TF-IDF models created and saved successfully.


In [13]:
from scipy.sparse import csr_matrix
import numpy as np
import pickle

print("Creating a sparse user-item matrix to conserve memory...")

# Step 1: Create integer mappings for users and items for the sparse matrix
# This is essential because sparse matrices require integer indices.
user_c = pd.Categorical(df_sample['user_id'])
item_c = pd.Categorical(df_sample['item_id'])

# The 'codes' attribute gives us the integer index for each user/item
user_codes = user_c.codes
item_codes = item_c.codes

# Step 2: Create the sparse matrix
# csr_matrix((data, (row_indices, col_indices)), shape)
user_item_sparse_matrix = csr_matrix(
    (df_sample['rating'], (user_codes, item_codes)),
    shape=(len(user_c.categories), len(item_c.categories))
)

# The SVD model can now run on this memory-efficient sparse matrix
print("Training TruncatedSVD model...")
svd = TruncatedSVD(n_components=20, random_state=42)
matrix_decomposed = svd.fit_transform(user_item_sparse_matrix)

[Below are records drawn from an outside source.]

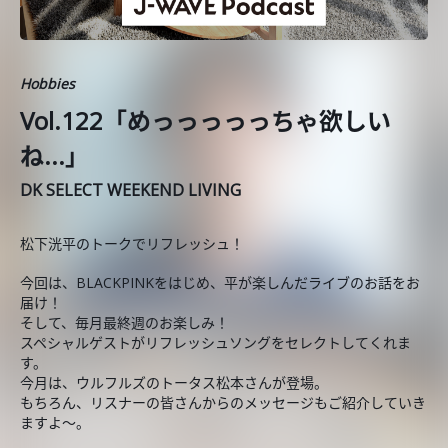
Hobbies
Vol.122「めっっっっっちゃ欲しい
ね...」
DK SELECT WEEKEND LIVING
松下洸平のトークでリフレッシュ！
今回は、BLACKPINKをはじめ、平が楽しんだライブのお話をお
届け！
そして、毎月最終週のお楽しみ！
スペシャルゲストがリフレッシュソングをセレクトしてくれま
す。
今月は、ウルフルズのトータス松本さんが登場。
もちろん、リスナーの皆さんからのメッセージもご紹介していき
ますよ〜。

# Get the correlation matrix of the decomposed user-feature matrix
corr_matrix = np.corrcoef(matrix_decomposed)

# We need to save the maps from integer codes back to original IDs
user_id_map = {code: user for code, user in enumerate(user_c.categories)}

# Save the necessary objects for the API
pickle.dump(corr_matrix, open('saved_models/corr_matrix.pkl', 'wb'))
pickle.dump(user_id_map, open('saved_models/user_id_map_cf.pkl', 'wb'))

print("Scikit-learn based collaborative filtering models saved.")

Creating a sparse user-item matrix to conserve memory...
Training TruncatedSVD model...
Scikit-learn based collaborative filtering models saved.